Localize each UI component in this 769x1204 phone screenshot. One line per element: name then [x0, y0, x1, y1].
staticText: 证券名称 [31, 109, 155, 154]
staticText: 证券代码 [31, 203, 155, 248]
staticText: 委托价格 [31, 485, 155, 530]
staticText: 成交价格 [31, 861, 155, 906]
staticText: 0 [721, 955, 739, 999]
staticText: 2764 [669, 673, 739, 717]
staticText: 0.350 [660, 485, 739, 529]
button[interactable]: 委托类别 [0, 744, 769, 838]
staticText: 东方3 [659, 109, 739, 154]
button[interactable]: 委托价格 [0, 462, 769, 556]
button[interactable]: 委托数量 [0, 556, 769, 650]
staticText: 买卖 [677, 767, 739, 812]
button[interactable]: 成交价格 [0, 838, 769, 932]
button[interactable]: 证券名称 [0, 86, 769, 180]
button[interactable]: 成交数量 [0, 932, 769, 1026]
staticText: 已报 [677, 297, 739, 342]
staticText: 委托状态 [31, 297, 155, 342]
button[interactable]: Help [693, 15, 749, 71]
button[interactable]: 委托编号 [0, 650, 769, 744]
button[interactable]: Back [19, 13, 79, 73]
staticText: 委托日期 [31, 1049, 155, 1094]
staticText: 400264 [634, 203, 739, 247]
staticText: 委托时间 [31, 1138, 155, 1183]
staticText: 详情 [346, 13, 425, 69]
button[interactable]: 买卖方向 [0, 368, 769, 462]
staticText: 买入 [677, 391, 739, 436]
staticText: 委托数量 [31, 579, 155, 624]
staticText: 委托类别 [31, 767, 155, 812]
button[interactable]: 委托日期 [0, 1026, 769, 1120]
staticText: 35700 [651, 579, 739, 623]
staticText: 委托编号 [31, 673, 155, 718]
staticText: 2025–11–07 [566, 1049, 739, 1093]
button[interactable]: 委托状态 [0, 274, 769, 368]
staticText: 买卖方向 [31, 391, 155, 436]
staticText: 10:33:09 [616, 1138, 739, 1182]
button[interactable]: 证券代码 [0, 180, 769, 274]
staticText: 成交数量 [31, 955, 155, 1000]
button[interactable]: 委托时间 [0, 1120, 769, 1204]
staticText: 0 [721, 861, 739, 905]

• _Problem to work on_
Which lines above hold the string "买卖方向"? Copy every one of them.

• _Problem solution_
button[interactable]: 买卖方向 [0, 368, 769, 462]
staticText: 买卖方向 [31, 391, 155, 436]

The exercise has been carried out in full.